Mas foresees elections if Madrid strikes down 9-N
ARA – Outlines option for still-uncertain plebiscite election and calls for unity in a sovereignty coalition that appears fragile
Roger Mateos, Barcelona.- A brief and concise note in the final five minutes of Artur Mas’ speech was enough to set the tone for the three days of general political debate that kicked off yesterday in Parliament. The president of the Generalitat had exceeded the hour and ten minutes allotted to him when he set out a warning that could revolutionize the political story of the next few months in Catalonia: “If possible I’d like to finish this term when scheduled, at the end of 2016. I’d like for that to be possible. But even if that is mostly in my hands, it’s not completely in my hands. For that to be so, we must be able to vote on 9 November with complete democratic guarantees”.
It was a passing remark that, by the way, had not been included in the 22 pages of the speech distributed by his press office. Formally, though, Mas positioned himself in a scenario in which a consultation could take place with normality. “I’m confident that it will be possible to vote on 9 November with full democratic guarantees” he said. To make the polling more palatable to Madrid, he highlighted three ideas: the result of the consultation would not be binding, the formula of the twin questions accommodates three alternatives–independence, status quo, or third way–, and that nowhere is it written which option will win. “The game must be played. And I haven’t marked the cards. The voters will decide”, he proclaimed. Mas also believes that it will be “good for Europe” to reward a movement inspired in “democracy” and “civility”, which springs from the fact that many people in Catalonia have “disconnected” emotionally from the Spanish state, with support for the right to vote. The “angry Catalan” expression that became famous after the trimming of the Catalan Statute has given way to the “excited Catalan” (excited about independence). But according to Mas it’s pointless to talk about a “train crash”, because Catalonia and Spain are on “a different set of tracks”. “In fact, the trains are drawing apart”, he stressed.
The hints about early elections represent, in part, a warning to Mariano Rajoy: if he pushes to destroy the consultation on 9 November he could find himself with plebiscite elections that would accelerate the process through done deeds. Some time ago, Josep A. Duran i Lleida put a name to what he thought would be an undesirable alternative: unilateral declaration of independence. However, no one doubts that the State will do everything within its power to strike down the consultation: Rajoy already has all the judicial artillery at hand to kill the Law of Consultations– which will be approved in the Parliament this Friday– and the convocation of the consultation that Mas will sign shortly thereafter. According to the Catalan government, the judges of the Constitutional Court could suspend the legal framework for the consultation as early as Tuesday 23 September, the date when they are due to meet.

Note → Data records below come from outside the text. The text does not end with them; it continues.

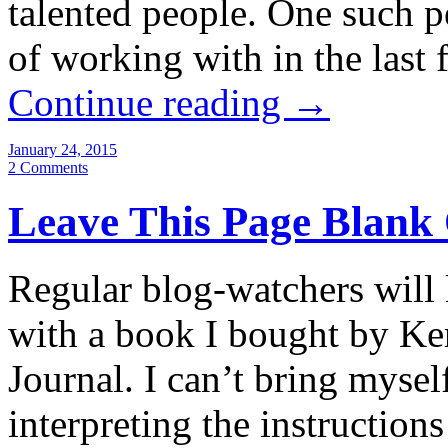
talented people. One such p
of working with in the last 
Continue reading
→
January 24, 2015
2 Comments
Leave This Page Blank
Regular blog-watchers will
with a book I bought by Ke
Journal. I can’t bring mysel
interpreting the instructio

Mas omits civil disobedience
The words of Mas, however, also serve as a warning to the voices– among which is the president of ERC, Oriol Junqueras– who are calling for Catalonia to disobey Spanish law and go ahead with the vote. Mas has imposed the condition that the consultation happen “with full democratic guarantees”, an expression that rejects the disobedience that Junqueras is preaching. The Catalan government has readied a strategy to fight a legal battle, and one of the hypotheses on the table is that ERC could join the governing coalition to shield the 9 November consultation– Junqueras hasn’t discounted the idea–, but sources within CiU recognize that the consultation cannot take place without the approval of the judiciary. Otherwise it would lose legitimacy in the eyes of the world, important municipalities could refuse to collaborate in the process, and a significant slice of the adversaries of independence would boycott it in order to delegitimize the participation. Josep Rull, number two in CDC, rejected a “sham” consultation.
What Mas did guarantee is that the only way out of this legal impasse is to vote, whether in the consultation on 9 November as planned or in plebiscite elections that, for now, none of his partners for the right to self-determination see clearly. Yesterday he called on the forces of self-determination to preserve a unity that he sees as fragile as “porcelain”. But Junqueras alerted this weekend in an interview in El Mundo that plebiscite elections would not be a good solution because “the proportional system would take away from its value as a referendum”. In early August Mas sounded out the ERC president about running as a single candidature in a hypothetical plebiscite election, a possibility that the republicans would only consider if it was to go ahead with a unilateral declaration of independence.
In the middle of a war of nerves
Duran also doesn’t consider elections as an optimal remedy for a prohibition of the consultation, and even less so if it implies a subsequent unilateral acceleration of the process. ICV-EUiA has already rejected the idea of joining any list together with Mas for a push towards statehood. For now, CDC only considers it as a lifeline now that its electoral prospects have hit bottom. But the script that each actor in this process will end up performing in the upcoming weeks is not yet written. “We are in a war of nerves, everything is open”, said nationalist sources yesterday.
Some of the unknowns could start to become clearer in today’s session of the general political debate. The face-to-face appearances of Mas and Junqueras will start at nine o’clock in the morning. The two have started talking again in the past few days to explore future scenarios, according to sources with knowledge of the conversations. The contents and tone they use today will tell much about the state of health of the pro-independence camp.